Artigo de Milton Medran Moreira - Julho de 2000

Opinião em Tópicos

Guerrilheiros da Intolerância

Não me perdôo por não tê-lo lido antes. Embora lançado em 1997, só agora, numa pausa de fim-de-semana na praia, fui ter contato com o excelente livro de Hermínio Miranda Guerrilheiros da Intolerância, resultado de uma pesquisa daquele extraordinário companheiro espírita, a partir da qual deduziu que três personagens históricas de ímpar importância na luta contra o autoritarismo cristão são, na verdade, um único espírito: a filósofa Hipácia, que viveu em Alexandria, no século V de nossa era, e que morreu esquartejada por ardorosos cristãos, fiéis ovelhas Bispo Cirilo (São Cirilo!), que tinha com ela velha rixa; o monge Giordano Bruno que, no século XVI, defendeu coisas tais como a pluralidade de mundos habitados, a reencarnação, etc. e que foi queimado vivo pela Inquisição, em Roma, em 17 de fevereiro de 1.600; e a mística inglesa Annie Bessant, líder mundial da Sociedade Teosófica, que, entre os séculos XIX e XX, perseguiu um projeto audacioso de campatibilização entre as tradições religiosas cristãs do ocidente com as antigas doutrinas orientais, mas que encontrou pela frente muita intolerância e inúmeras artimanhas, no próprio seio do movimento que presidiu, frustrando seus sonhos e vendo desmantelar-se os projetos teosóficos.

A Muralha

No relato fascinante que Hermínio Miranda faz dessas três biografias, há algumas inserções estabelecendo paralelos com as dificuldades enfrentadas pela proposta espírita, de Kardec ao nosso tempo, diante da intolerância religiosa. Destaco a observação segundo a qual, Kardec, quando organizou metodicamente os ensinos espíritas, “ainda nutria a esperança de que os princípios básicos da doutrina dos espíritos contribuíssem para restaurar as esclerosadas estruturas do pensamento religioso contemporâneo”. Entretanto, o dogmatismo cristão, segundo o autor, funcionou, da mesma forma como aconteceu com Hipácia, Bruno e Bessant, como uma verdadeira “muralha” contra a qual, historicamente, se têm chocado todas as idéias progressistas que se proponham a debelar o dogmatismo cristão.

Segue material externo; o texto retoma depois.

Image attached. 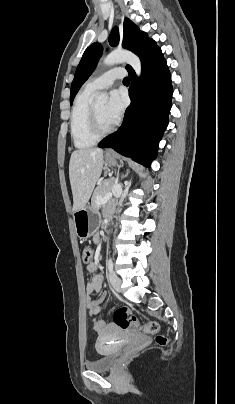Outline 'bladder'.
Instances as JSON below:
<instances>
[{
  "label": "bladder",
  "mask_w": 235,
  "mask_h": 404,
  "mask_svg": "<svg viewBox=\"0 0 235 404\" xmlns=\"http://www.w3.org/2000/svg\"><path fill=\"white\" fill-rule=\"evenodd\" d=\"M97 351L100 352L102 354V356H100L95 361L87 362L85 364V366L89 370L95 371V372L110 371L114 367V365L120 355V351L117 350V351H114L111 353H102L105 350L103 348H101L99 345L97 346Z\"/></svg>",
  "instance_id": "31cf9c89"
}]
</instances>
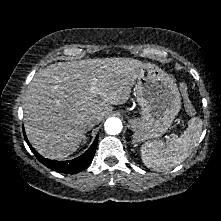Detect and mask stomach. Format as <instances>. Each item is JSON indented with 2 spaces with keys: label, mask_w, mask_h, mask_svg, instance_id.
I'll return each instance as SVG.
<instances>
[{
  "label": "stomach",
  "mask_w": 221,
  "mask_h": 221,
  "mask_svg": "<svg viewBox=\"0 0 221 221\" xmlns=\"http://www.w3.org/2000/svg\"><path fill=\"white\" fill-rule=\"evenodd\" d=\"M135 89L141 116L128 121L133 142L162 136L181 108L177 84L158 66L146 64L138 73Z\"/></svg>",
  "instance_id": "1"
}]
</instances>
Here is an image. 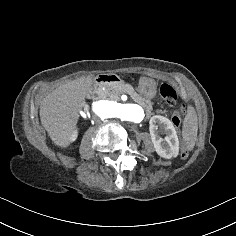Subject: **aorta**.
<instances>
[{
  "label": "aorta",
  "mask_w": 236,
  "mask_h": 236,
  "mask_svg": "<svg viewBox=\"0 0 236 236\" xmlns=\"http://www.w3.org/2000/svg\"><path fill=\"white\" fill-rule=\"evenodd\" d=\"M93 112L103 119L119 118L122 121L140 123L145 117L142 107L135 104H120L112 101H96L92 104Z\"/></svg>",
  "instance_id": "1"
}]
</instances>
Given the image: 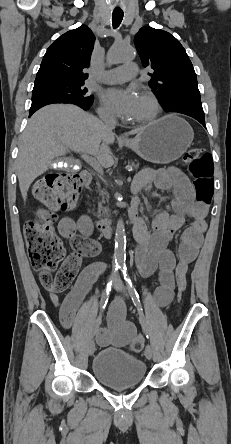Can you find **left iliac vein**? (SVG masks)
I'll list each match as a JSON object with an SVG mask.
<instances>
[{
	"label": "left iliac vein",
	"mask_w": 231,
	"mask_h": 444,
	"mask_svg": "<svg viewBox=\"0 0 231 444\" xmlns=\"http://www.w3.org/2000/svg\"><path fill=\"white\" fill-rule=\"evenodd\" d=\"M114 288L117 290V291H119V292H121V293H127V289H126V287L123 285V283L120 281V280H118V279H116L115 280V283H114ZM145 356H146V358L147 359H151L152 358V354H153V350H152V347H151V345L150 344H147L146 345V347H145Z\"/></svg>",
	"instance_id": "left-iliac-vein-1"
}]
</instances>
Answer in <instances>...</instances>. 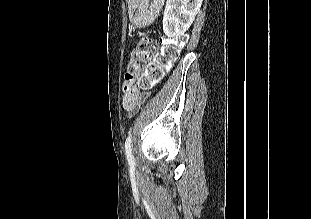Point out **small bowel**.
Listing matches in <instances>:
<instances>
[{"label": "small bowel", "instance_id": "obj_1", "mask_svg": "<svg viewBox=\"0 0 311 219\" xmlns=\"http://www.w3.org/2000/svg\"><path fill=\"white\" fill-rule=\"evenodd\" d=\"M134 82L135 76L133 74L127 73L122 83V106L129 114L136 113L145 99L149 96L148 91H140L135 88ZM152 85L153 84L150 86Z\"/></svg>", "mask_w": 311, "mask_h": 219}]
</instances>
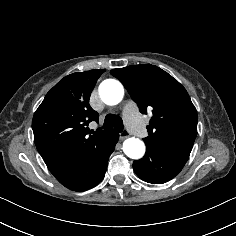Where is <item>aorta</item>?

Já defendi idéia semelhante, aqui. Acho que Kardec, a se julgar por algumas expressões do tipo “espiritismo cristão” por ele utilizadas, ainda imaginava que seria possível modernizar, humanizar e universalizar o cristianismo. Mas, ao curso do século XX, a expressão “cristianismo” assumiu uma conotação que não pode mais se dissociar dos dogmas que o sustentam, que são a própria garantia de seu poder, de sua identidade, social e institucional e que guardam total incompatibilidade com as propostas renovadoras espíritas. Nesse contexto, é, hoje, absolutamente incongruente alguém declarar-se “cristão” e “espírita”.

Cristianismo e Jesus

Nunca é demais repetir que, neste raciocínio, é fundamental distinguirmos com clareza que o cristianismo é uma coisa e o ensino moral de Jesus é outra. Se no tempo de Kardec ainda era possível sonhar com o restabelecimento da coincidência entre uma e outra proposta, hoje, com a clara definição de cristianismo assumida pelo movimento ecumênico cristão, o divórcio restou cabalmente decretado: cristão não é quem adota os ensinos morais de Jesus; cristão é quem, batizado, professa a fé de que Jesus é a terceira pessoa da trindade divina e único Senhor e Salvador. Esse é o laço que une os cristãos das diversas denominações dentre as quais, evidentemente, não está o espiritismo.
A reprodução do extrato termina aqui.